The composer Kaija Saariaho on sexism in classical musicmain
Kaija Saariaho’s speech at the McGill University on November 3rd:
As a Finnish, left-handed woman composer I represent several minorities, a subject that I would like to briefly discuss here. After having gone through many battles during my early professional years I felt that the equality of women in music was advancing.
Therefore I have not spoken about this publicly for many years. Recently, however, there have been polemics generated by statements coming from public persons and even the head of the highest music education institution in France, arguing that there are several natural reasons to explain why women are not suitable for conducting. This made me understand that today, 30 years after my own battles, young women still have to experience much the same everyday discrimination I went through.

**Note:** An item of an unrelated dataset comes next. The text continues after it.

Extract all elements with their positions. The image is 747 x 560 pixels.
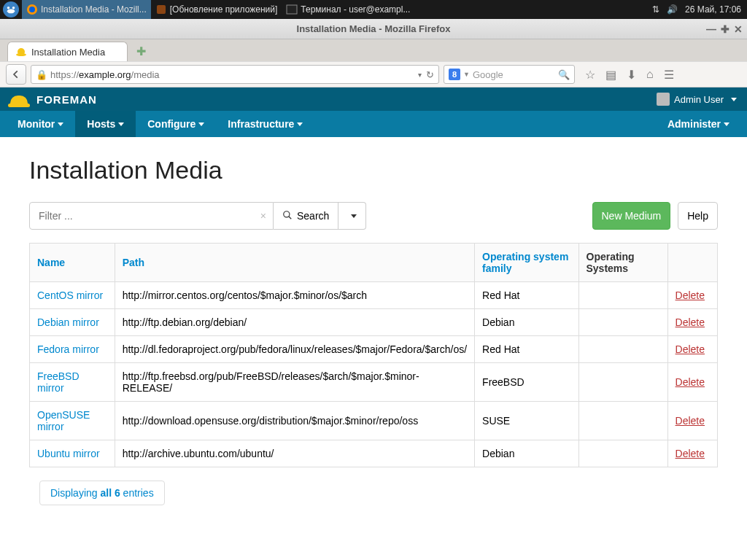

In reading more studies about our recent history in this matter, I have understood that the situation is not slowly getting better, but that the improvements seem to have stopped a while ago. In politics, economy, research and culture in general, women still have to find their place. This is a matter of custom or habit and of familiarization, and in many fields we have been able to change these customs already.
I feel a strong necessity to act against the deeply commercial society and a world vision perhaps too univocal because predominantly controlled by men. We need more real, profound human culture, not only the popular mass consumer culture, which is invading the planet and which is mostly profit-driven. All over in the world, we need to pay more attention to how we educate our children, to teach them to grow up into empathetic and caring human beings. We need to incorporate more of the brainpower of women to create a diverse, multidimensional society.
Exactly how to realize this, I don’t know. Nobody wants to be evaluated for things other than their actual skills. But I would like us all to realize (or, to be reminded) that the situations in which we make the evaluations are never objective and that our judgments, however rational they seem to us, can always be colored by our biases.
Institutions such as McGill University are primary venues, well-equipped to strive for equal rights and possibilities in all the fields of study. Please continue this work by encouraging and supporting a rich human future, a future of diversity AND equality.